LA six-piece Run River North would seem to always be on PHILTHY’s radar.  We first met the orchestral indie folk rock band in the summer of 2013, when they were recording their self-titled debut LP in Seattle with renowned producer Phil Ek (The Walkmen, Father John Misty, Built to Spill).  Since then we’ve caught up with them numerous times during the course of nearly-sold-out tours and appearances on the likes of Jimmy Kimmel and Carson Daly.  Their classical-meets-modern aesthetic garnered them a loyal legion of fans (including my mom, who is obsessed with their first album).  However, if you’ve heard their latest album, Drinking From a Salt Pond, which hit shelves February 26th via Nettwerk Records, it is not quite that… This February I caught up with Run River North vocalist guitarist Alex Hwang for the first time in about a year and a half and asked him what the band has been up to in that time and he laughs and tells me, “We almost broke up as a band then, while doing that, we made some really great songs, interestingly enough.”

Drinking From a Salt pond doesn’t completely abandon Run River North’s prior sounds, but it heavily supplements them with things reminiscent of post-grunge, ‘90s power pop, ’80 new wave, and even a bit of Brit Poppiness.  When asked about how this shift occurred Alex admits that it has less to do with being ashamed of their past and much more to do with not wanting to repeat themselves: “It’s not that we don’t like folk-esque music, but we were getting a little bored with some of the things we were doing and we were also thinking about the live show.  I mean, fans wouldn’t want to pay money to see the same thing again.”  And in terms of what the band has been listening to recently, Alex tells me that Cold War Kids, Cage the Elephant, and Arctic Monkeys have been in heavy rotation.

The album was produced by Lars Stalfors, known for his work with Cold War Kids and Matt and Kim, alongside PHILTHY favorites like SISU, Deap Vally, and The Colourist.  Alex tells me that while working with Lars the goal was to have the “shitty band tones” of The Clash’s London Calling: “He didn’t want to mask any of that.  I remember he said, ‘You’re a shitty band,’ and I think he meant that in the best way [laughs].”
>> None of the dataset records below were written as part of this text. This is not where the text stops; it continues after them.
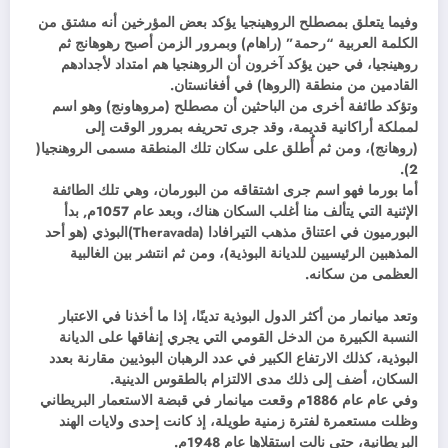
وفيما يتعلق بمصطلح الروهينجيا يؤكد بعض المؤرخين أنه مشتق من
الكلمة العربية “رحمة” (راهام) وبمرور الزمن أصبح رهوهانج ثم
روهينجيا، في حين يؤكد آخرون أن الروهنجيا هم امتداد لأجدادهم
القادمين من منطقة (الروها) في أفغانستان.
وتؤكد طائفة أخرى من الباحثين أن مصطلح (مروهاونج) وهو اسم
لمملكة أراكانية قديمة، وقد جرى تحريفه بمرور الوقت إلى
(روهانج)، ومن ثم أُطلق على سكان تلك المنطقة مسمى الروهنجيا(
2).
أما بورما فهو اسم جرى اشتقاقه من البورمان، وهي تلك الطائفة
الإثنية التي يتألف منا أغلب السكان هناك، وبعد عام 1057م, بدأ
البورميون في اعتناق مذهب التيرافادا (Theravada)البوذي (هو أحد
المذهبين الرئيسيين للديانة البوذية)، ومن ثم انتشر بين الغالبية
العظمى من سكانه.
وتعد ميانمار من أكثر الدول البوذية تدينًا، إذا ما أخذنا في الاعتبار
النسبة الكبيرة من الدخل القومي التي يجري إنفاقها على الديانة
البوذية، كذلك الارتفاع الكبير في عدد الرهبان البوذيين مقارنة بعدد
السكان، أضف إلى ذلك مدى الالتزام بالطقوس الدينية.
وفي عام عام 1886م وقعت ميانمار في قبضة الاستعمار البريطاني
وظلت مستعمرة لفترة زمنية طويلة، إذ كانت إحدى ولايات الهند
البريطانية، حتى نالت استقلاها عام 1948م.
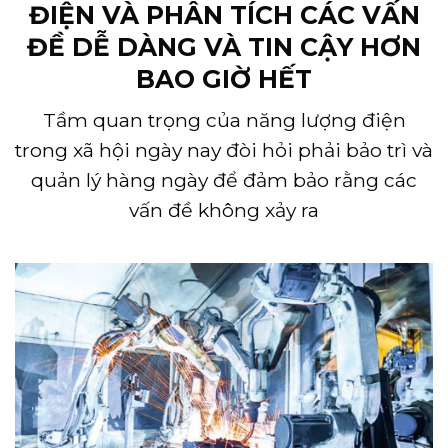
ĐIỆN VÀ PHÂN TÍCH CÁC VẤN
ĐỀ DỄ DÀNG VÀ TIN CẬY HƠN
BAO GIỜ HẾT
Tầm quan trọng của năng lượng điện
trong xã hội ngày nay đòi hỏi phải bảo trì và
quản lý hàng ngày để đảm bảo rằng các
vấn đề không xảy ra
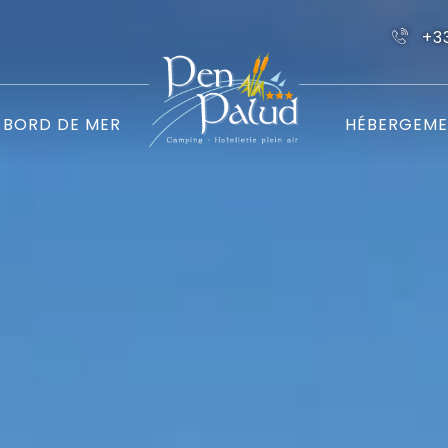
+3
BORD DE MER
HÉBERGEME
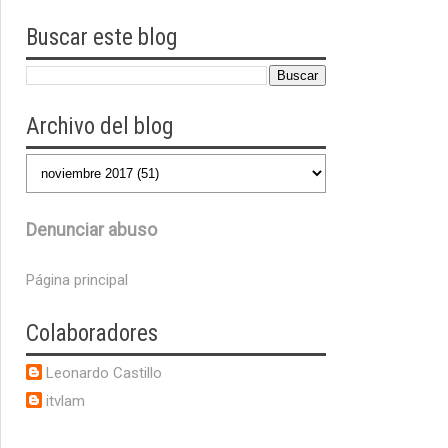
Buscar este blog
Archivo del blog
Denunciar abuso
Página principal
Colaboradores
Leonardo Castillo
itvlam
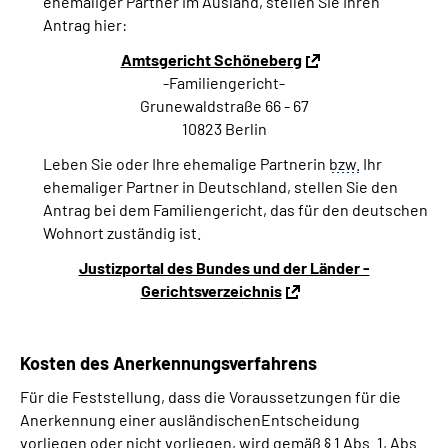
ehemaliger Partner im Ausland, stellen Sie Ihren
Antrag hier:
Amtsgericht Schöneberg
-Familiengericht-
Grunewaldstraße 66 - 67
10823 Berlin
Leben Sie oder Ihre ehemalige Partnerin
bzw.
Ihr
ehemaliger Partner in Deutschland, stellen Sie den
Antrag bei dem Familiengericht, das für den deutschen
Wohnort zuständig ist.
Justizportal des Bundes und der Länder -
Gerichtsverzeichnis
Kosten des Anerkennungsverfahrens
Für die Feststellung, dass die Voraussetzungen für die
Anerkennung einer ausländischenEntscheidung
vorliegen oder nicht vorliegen, wird gemäß
§
1
Abs.
1,
Abs.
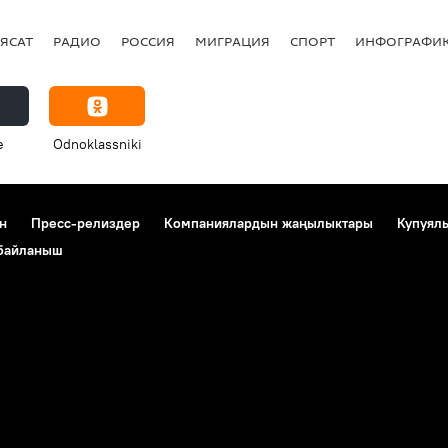
римдигине кирүүгө ниеттенүүдө
Кыргызстан
ЯСАТ
РАДИО
РОССИЯ
МИГРАЦИЯ
СПОРТ
ИНФОГРАФИ
e
Odnoklassniki
н
Пресс-релиздер
Компаниялардын жаңылыктары
Купуял
 байланыш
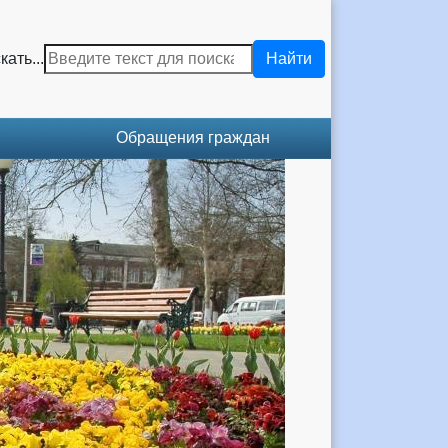
кать...
Найти
Обращения граждан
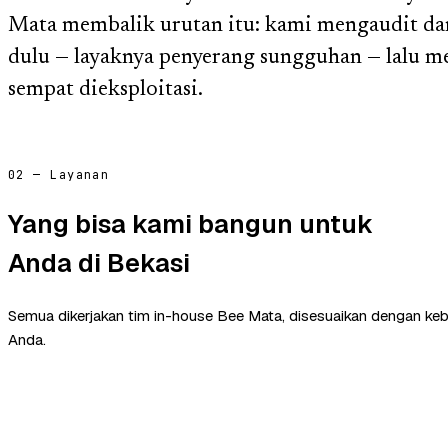
Mata membalik urutan itu: kami mengaudit dan
dulu — layaknya penyerang sungguhan — lalu 
sempat dieksploitasi.
02 — Layanan
Yang bisa kami bangun untuk
Anda di Bekasi
Semua dikerjakan tim in-house Bee Mata, disesuaikan dengan ke
Anda.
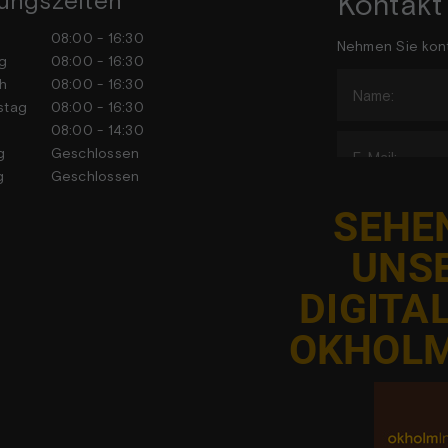
ungszeiten
Kontakt
tag
08:00 - 16:30
Nehmen Sie kont
stag
08:00 - 16:30
h
08:00 - 16:30
stag
08:00 - 16:30
tag
08:00 - 14:30
tag
Geschlossen
tag
Geschlossen
SEHEN
UNS
DIGITA
J
OKHOLM
Adgangen ti
har ac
Although Run River North’s instrumentation tends to make people think of them in a serious tone, they have also earned a reputation for over-the-top, and often comedic, music videos over the years.  Their recent clip for “Pretender” resembles absurdist horror, while the [black and white] video for “Run or Hide” blends a studio performance with avant-garde ambiguity in a way that Alternative Nation became famous for championing.  Alex explains that, when approaching the videos, “An overall theme is trying to not give a fuck a little bit.  I mean, we do have fun as well.  But also, like with the video for ‘Run or Hide,’ we were showing off what we look like when the band plays live.”

Run River North are currently in the middle of a long stretch of live dates, which will have them headlining upstairs at World Café Live this Sunday, April 10th, and coming back to Philly on May 1st for Radio 104.5’s Summer Block Party at Festival Pier, where they’ll be playing alongside X Ambassadors.  When I ask Alex what should be expected of the live show this time around he tells me that it’s likely unlike anything fans will have previously seen of the band.

“Everyone has an idea that we sound a certain way and we don’t sound like that at all [laughs].  Everything you think of a folk show is not gonna be there.  Everyone is singing with their instruments.  Everyone is expressing themselves to their own strengths.  This time around it’s a lot of splashing.  I don’t want to be calm anymore.”